[Records from a dataset]
● ● ●

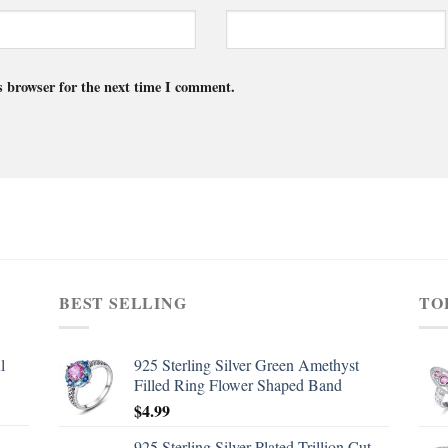
s browser for the next time I comment.
BEST SELLING
TO
l
925 Sterling Silver Green Amethyst
Filled Ring Flower Shaped Band
$
4.99
d
925 Sterling Silver Plated Trillion Cut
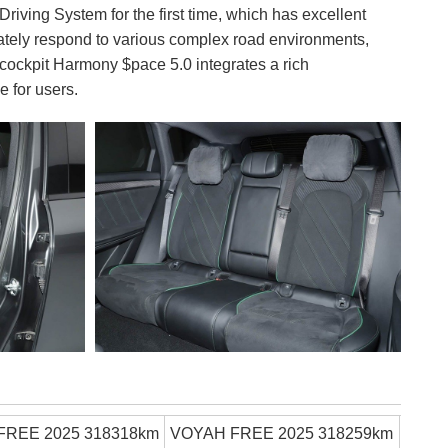
ing System for the first time, which has excellent
rately respond to various complex road environments,
 cockpit Harmony $pace 5.0 integrates a rich
e for users.
FREE 2025 318318km
VOYAH FREE 2025 318259km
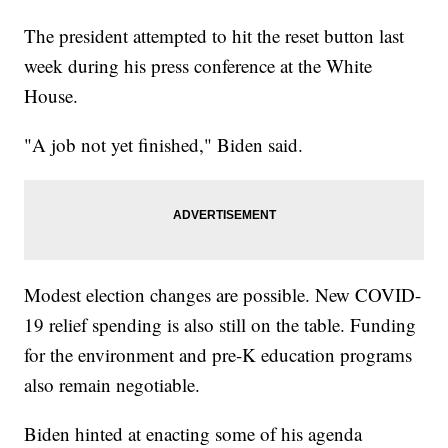
The president attempted to hit the reset button last
week during his press conference at the White
House.
"A job not yet finished," Biden said.
Modest election changes are possible. New COVID-
19 relief spending is also still on the table. Funding
for the environment and pre-K education programs
also remain negotiable.
Biden hinted at enacting some of his agenda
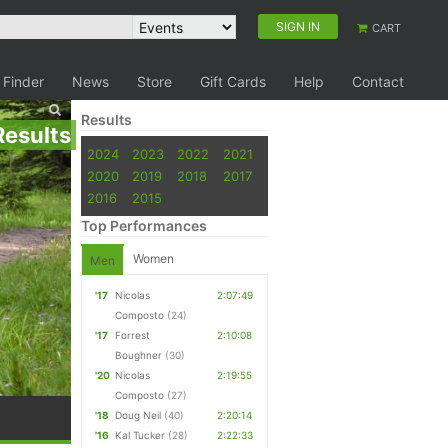
SIGN IN
CART
 Finder
News
Store
Gift Cards
Help
Contact
Results
Results
2024
2023
2022
2021
2020
2019
2018
2017
2016
2015
Top Performances
Women
Men
'17
Nicolas
2:07:49
Composto
(24)
'17
Forrest
2:10:08
Boughner
(30)
'20
Nicolas
2:19:55
Composto
(27)
'18
Doug Neil
(40)
2:20:14
'16
Kal Tucker
(28)
2:22:33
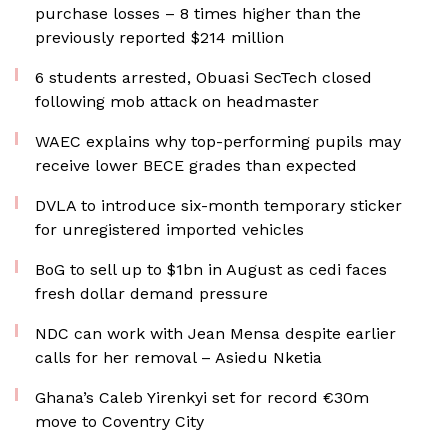
purchase losses – 8 times higher than the
previously reported $214 million
6 students arrested, Obuasi SecTech closed
following mob attack on headmaster
WAEC explains why top-performing pupils may
receive lower BECE grades than expected
DVLA to introduce six-month temporary sticker
for unregistered imported vehicles
BoG to sell up to $1bn in August as cedi faces
fresh dollar demand pressure
NDC can work with Jean Mensa despite earlier
calls for her removal – Asiedu Nketia
Ghana’s Caleb Yirenkyi set for record €30m
move to Coventry City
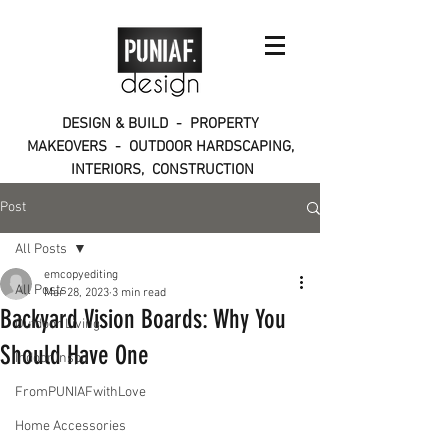
DESIGN & BUILD - PROPERTY
MAKEOVERS - OUTDOOR HARDSCAPING,
INTERIORS, CONSTRUCTION
Post
All Posts
emcopyediting
All Posts
Mar 28, 2023
3 min read
Backyard Vision Boards: Why You
Outdoor Living
Should Have One
Indoor Inspo
FromPUNIAFwithLove
Home Accessories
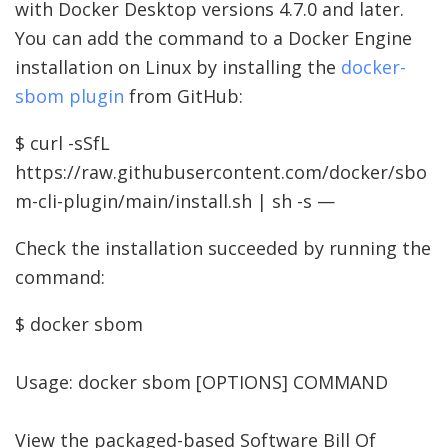
with Docker Desktop versions 4.7.0 and later.
You can add the command to a Docker Engine
installation on Linux by installing the
docker-
sbom plugin
from GitHub:
$ curl -sSfL
https://raw.githubusercontent.com/docker/sbo
m-cli-plugin/main/install.sh | sh -s —
Check the installation succeeded by running the
command:
$ docker sbom
Usage: docker sbom [OPTIONS] COMMAND
View the packaged-based Software Bill Of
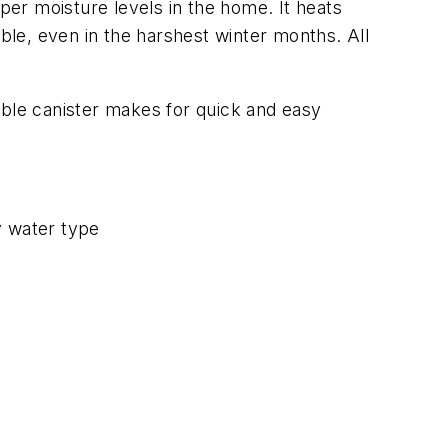
er moisture levels in the home. It heats
le, even in the harshest winter months. All
eable canister makes for quick and easy
y water type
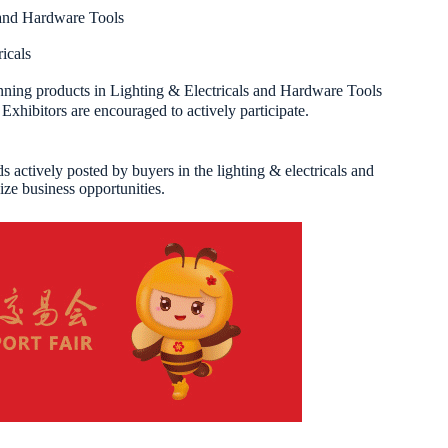
 and Hardware Tools
icals
ing products in Lighting & Electricals and Hardware Tools
xhibitors are encouraged to actively participate.
 actively posted by buyers in the lighting & electricals and
ize business opportunities.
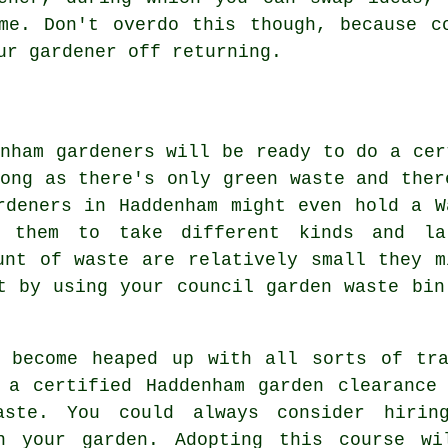
me. Don't overdo this though, because c
ur gardener off returning.
enham gardeners will be ready to do a cer
long as there's only green waste and ther
rdeners in Haddenham might even hold a W
s them to take different kinds and la
unt of waste are relatively small they m
t by using your council garden waste bin
s become heaped up with all sorts of tra
 a certified Haddenham garden clearance
aste. You could always consider hiri
n your garden. Adopting this course w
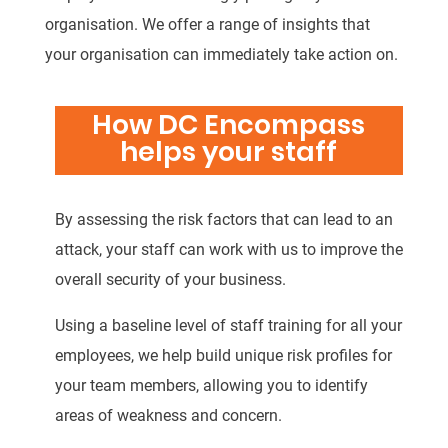
organisation. We offer a range of insights that
your organisation can immediately take action on.
How DC Encompass
helps your staff
By assessing the risk factors that can lead to an
attack, your staff can work with us to improve the
overall security of your business.
Using a baseline level of staff training for all your
employees, we help build unique risk profiles for
your team members, allowing you to identify
areas of weakness and concern.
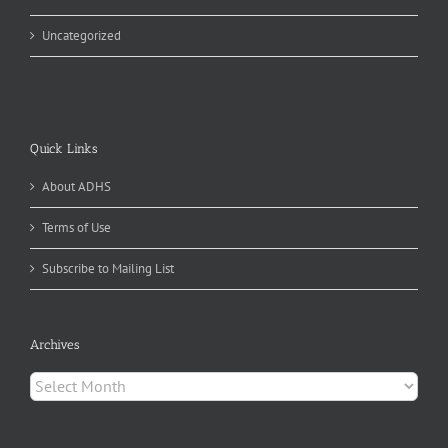
Uncategorized
Quick Links
About ADHS
Terms of Use
Subscribe to Mailing List
Archives
Archives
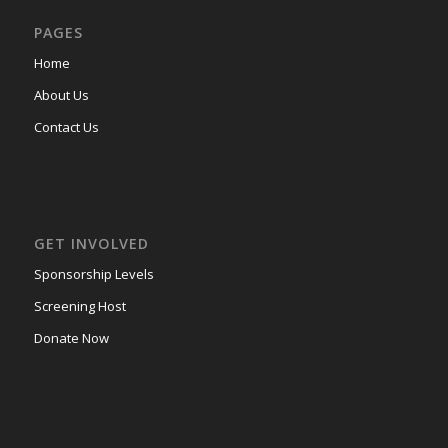
PAGES
Home
About Us
Contact Us
GET INVOLVED
Sponsorship Levels
Screening Host
Donate Now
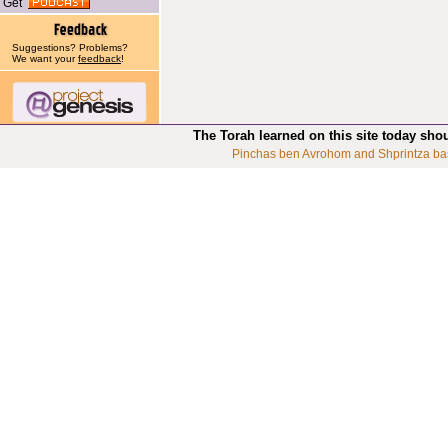
Get
Suggestions? Problems?
We want your
feedback
!
The Torah learned on this site today sho
Pinchas ben Avrohom and Shprintza ba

● ● ●

PROBLEM REQUIREMENTS: The entries above are to be repeated exactly, except for any pictures.

ANSWER SPACE:
s browser for the next time I comment.
BEST SELLING
TO
l
925 Sterling Silver Green Amethyst
Filled Ring Flower Shaped Band
$
4.99
d
925 Sterling Silver Plated Trillion Cut
ing System for the first time, which has excellent
rately respond to various complex road environments,
 cockpit Harmony $pace 5.0 integrates a rich
e for users.
FREE 2025 318318km
VOYAH FREE 2025 318259km
The president attempted to hit the reset button last
week during his press conference at the White
House.
"A job not yet finished," Biden said.
Modest election changes are possible. New COVID-
19 relief spending is also still on the table. Funding
for the environment and pre-K education programs
also remain negotiable.
Biden hinted at enacting some of his agenda
SIGN IN
CART
 Finder
News
Store
Gift Cards
Help
Contact
Results
Results
2024
2023
2022
2021
2020
2019
2018
2017
2016
2015
Top Performances
Women
Men
'17
Nicolas
2:07:49
Composto
(24)
'17
Forrest
2:10:08
Boughner
(30)
'20
Nicolas
2:19:55
Composto
(27)
'18
Doug Neil
(40)
2:20:14
'16
Kal Tucker
(28)
2:22:33
purchase losses – 8 times higher than the
previously reported $214 million
6 students arrested, Obuasi SecTech closed
following mob attack on headmaster
WAEC explains why top-performing pupils may
receive lower BECE grades than expected
DVLA to introduce six-month temporary sticker
for unregistered imported vehicles
BoG to sell up to $1bn in August as cedi faces
fresh dollar demand pressure
NDC can work with Jean Mensa despite earlier
calls for her removal – Asiedu Nketia
Ghana’s Caleb Yirenkyi set for record €30m
move to Coventry City
DESIGN & BUILD - PROPERTY
MAKEOVERS - OUTDOOR HARDSCAPING,
INTERIORS, CONSTRUCTION
Post
All Posts
emcopyediting
All Posts
Mar 28, 2023
3 min read
Backyard Vision Boards: Why You
Outdoor Living
Should Have One
Indoor Inspo
FromPUNIAFwithLove
Home Accessories
with Docker Desktop versions 4.7.0 and later.
You can add the command to a Docker Engine
installation on Linux by installing the
docker-
sbom plugin
from GitHub:
$ curl -sSfL
https://raw.githubusercontent.com/docker/sbo
m-cli-plugin/main/install.sh | sh -s —
Check the installation succeeded by running the
command:
$ docker sbom
Usage: docker sbom [OPTIONS] COMMAND
View the packaged-based Software Bill Of
er moisture levels in the home. It heats
le, even in the harshest winter months. All
eable canister makes for quick and easy
y water type
 and Hardware Tools
icals
ing products in Lighting & Electricals and Hardware Tools
xhibitors are encouraged to actively participate.
 actively posted by buyers in the lighting & electricals and
ize business opportunities.
me. Don't overdo this though, because c
ur gardener off returning.
enham gardeners will be ready to do a cer
long as there's only green waste and ther
rdeners in Haddenham might even hold a W
s them to take different kinds and la
unt of waste are relatively small they m
t by using your council garden waste bin
s become heaped up with all sorts of tra
 a certified Haddenham garden clearance
aste. You could always consider hiri
n your garden. Adopting this course w
organisation. We offer a range of insights that
your organisation can immediately take action on.
How DC Encompass
helps your staff
By assessing the risk factors that can lead to an
attack, your staff can work with us to improve the
overall security of your business.
Using a baseline level of staff training for all your
employees, we help build unique risk profiles for
your team members, allowing you to identify
areas of weakness and concern.
Uncategorized
Quick Links
About ADHS
Terms of Use
Subscribe to Mailing List
Archives
Archives
PAGES
Home
About Us
Contact Us
GET INVOLVED
Sponsorship Levels
Screening Host
Donate Now
Get
Suggestions? Problems?
We want your
feedback
!
The Torah learned on this site today sho
Pinchas ben Avrohom and Shprintza ba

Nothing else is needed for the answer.